In zijn rapport heeft de deskundige P.A. Vermeer (verder: Vermeer) op de door het hof gestelde vragen de volgende antwoorden gegeven.
Vraag a. Zijn het laboratoriumonderzoek van GeoDelft en de mede op grond daarvan uitgevoerde berekeningen volgens de in het vakgebied van de (geo)techniek in 2003 geldende maatstaven en inzichten uitgevoerd?
Antwoord Het eigenlijke laboratoriumonderzoek is zeer hoogwaardig en naar de in 2003 geldende maatstaven en inzichten van het vakgebied uitgevoerd.

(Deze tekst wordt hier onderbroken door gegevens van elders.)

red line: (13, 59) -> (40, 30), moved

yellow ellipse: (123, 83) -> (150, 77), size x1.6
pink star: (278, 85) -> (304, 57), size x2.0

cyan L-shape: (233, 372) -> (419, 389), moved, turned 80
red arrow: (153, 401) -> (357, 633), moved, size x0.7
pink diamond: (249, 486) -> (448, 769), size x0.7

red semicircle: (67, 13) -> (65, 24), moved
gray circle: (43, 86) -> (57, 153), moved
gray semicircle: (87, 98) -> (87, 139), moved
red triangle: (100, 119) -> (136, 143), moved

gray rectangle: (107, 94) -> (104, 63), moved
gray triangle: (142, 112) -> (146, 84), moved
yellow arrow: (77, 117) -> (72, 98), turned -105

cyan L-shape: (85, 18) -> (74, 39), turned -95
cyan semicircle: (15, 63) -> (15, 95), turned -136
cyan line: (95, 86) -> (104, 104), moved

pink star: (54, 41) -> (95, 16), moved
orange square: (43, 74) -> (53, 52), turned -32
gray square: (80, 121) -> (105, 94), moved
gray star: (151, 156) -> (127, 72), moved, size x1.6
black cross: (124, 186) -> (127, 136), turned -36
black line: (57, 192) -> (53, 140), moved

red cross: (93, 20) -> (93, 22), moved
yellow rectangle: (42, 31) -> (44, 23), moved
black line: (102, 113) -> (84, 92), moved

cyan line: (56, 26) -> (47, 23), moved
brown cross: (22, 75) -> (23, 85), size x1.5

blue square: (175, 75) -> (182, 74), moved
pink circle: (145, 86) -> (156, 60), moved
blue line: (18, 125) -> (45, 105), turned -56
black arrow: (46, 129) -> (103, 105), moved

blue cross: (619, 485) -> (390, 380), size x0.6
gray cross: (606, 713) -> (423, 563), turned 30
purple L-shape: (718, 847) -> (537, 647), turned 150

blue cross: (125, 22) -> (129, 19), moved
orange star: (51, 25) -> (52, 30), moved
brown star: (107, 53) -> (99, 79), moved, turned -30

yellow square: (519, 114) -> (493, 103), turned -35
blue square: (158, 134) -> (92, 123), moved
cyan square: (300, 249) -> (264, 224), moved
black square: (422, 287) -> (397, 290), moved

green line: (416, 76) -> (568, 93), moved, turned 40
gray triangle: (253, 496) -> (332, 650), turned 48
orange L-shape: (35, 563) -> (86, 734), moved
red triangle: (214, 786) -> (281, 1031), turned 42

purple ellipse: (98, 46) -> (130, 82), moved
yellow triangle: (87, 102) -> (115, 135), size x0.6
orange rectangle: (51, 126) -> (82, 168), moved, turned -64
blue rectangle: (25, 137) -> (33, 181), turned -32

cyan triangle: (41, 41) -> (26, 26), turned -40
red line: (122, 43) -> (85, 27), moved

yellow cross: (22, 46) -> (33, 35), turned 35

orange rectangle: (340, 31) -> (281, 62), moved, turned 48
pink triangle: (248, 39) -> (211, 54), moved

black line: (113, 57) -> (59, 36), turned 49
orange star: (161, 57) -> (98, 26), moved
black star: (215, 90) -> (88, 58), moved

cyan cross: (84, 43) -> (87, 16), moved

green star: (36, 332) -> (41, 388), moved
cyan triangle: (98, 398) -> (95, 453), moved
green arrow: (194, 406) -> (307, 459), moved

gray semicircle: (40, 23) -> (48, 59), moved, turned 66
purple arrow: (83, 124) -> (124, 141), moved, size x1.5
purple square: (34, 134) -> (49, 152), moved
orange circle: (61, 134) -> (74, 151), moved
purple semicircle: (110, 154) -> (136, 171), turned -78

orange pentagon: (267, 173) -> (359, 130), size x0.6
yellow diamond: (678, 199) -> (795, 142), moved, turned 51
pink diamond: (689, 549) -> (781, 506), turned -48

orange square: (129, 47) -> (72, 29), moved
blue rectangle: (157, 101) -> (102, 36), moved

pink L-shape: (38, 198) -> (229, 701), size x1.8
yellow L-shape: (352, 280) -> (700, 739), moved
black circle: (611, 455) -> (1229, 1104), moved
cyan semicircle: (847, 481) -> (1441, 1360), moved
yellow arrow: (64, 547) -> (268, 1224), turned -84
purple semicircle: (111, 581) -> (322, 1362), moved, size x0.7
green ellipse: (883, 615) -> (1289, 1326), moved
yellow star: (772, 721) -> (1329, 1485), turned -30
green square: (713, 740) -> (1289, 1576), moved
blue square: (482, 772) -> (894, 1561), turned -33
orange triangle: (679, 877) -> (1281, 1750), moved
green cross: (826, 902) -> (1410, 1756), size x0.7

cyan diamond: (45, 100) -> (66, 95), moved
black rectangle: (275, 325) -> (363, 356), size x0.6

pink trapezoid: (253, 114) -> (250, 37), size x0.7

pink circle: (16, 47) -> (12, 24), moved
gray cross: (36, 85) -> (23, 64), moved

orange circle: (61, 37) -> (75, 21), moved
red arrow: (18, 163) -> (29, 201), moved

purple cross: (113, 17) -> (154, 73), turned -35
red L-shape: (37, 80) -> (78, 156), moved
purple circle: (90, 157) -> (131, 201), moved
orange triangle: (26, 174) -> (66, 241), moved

Door het ontbreken van een inspectierapport met betrekking tot de proefsleuf is het veldwerk echter niet over de hele linie als hoogwaardig te kwalificeren.
De uitgevoerde berekeningen zijn op belangrijke onderdelen niet naar de maatstaven en inzichten van het vakgebied uitgevoerd. De afwijkingen betreffen de drukken in het grondwater en (in enige berekeningen) de schuifsterkte van de grond. (…)
Vraag b. Mocht de in het GeoDelft-rapport voor de berekening van de stabiliteit van het bezweken kadevak gehanteerde parameter voor veensterkte (cohesie/plakkracht) worden gebruikt?
Antwoord Voor natte omstandigheden is ter bepaling van de stabiliteitsfactor gerekend met correcte sterktes van de grondlagen, inclusief correcte waarden voor de cohesie van veen. Voor droge omstandigheden is de stabiliteitsfactor met een veel te hoge veen- en kleisterkte berekend.
Vraag c. Zijn in het onderzoek onbruikbare monsters meegenomen?
Antwoord De kleimonsters voor de sterktebepaling van de kleilaag zijn op grote afstand van de doorbraak genomen. De op basis van deze monsters bepaalde gemiddelde schuifsterkte van de klei is niet representatief voor de bres van de doorbraak.
Voor de veenmonsters ter bepaling van de sterkte van veen geldt hetzelfde als voor de bovengenoemde kleimonsters. Daarbij komt dat de monsters voor de bepaling van de sterkte van het Hollandveen ook uit ander(e) veenlagen kwamen, die niet representatief waren voor de belangrijke rietveenzone in het Hollandveen.
Vraag d. Wat is de betekenis van de antwoorden op de onder b en c gestelde vragen voor de maatgevende resultaten van het onderzoek GeoDelft?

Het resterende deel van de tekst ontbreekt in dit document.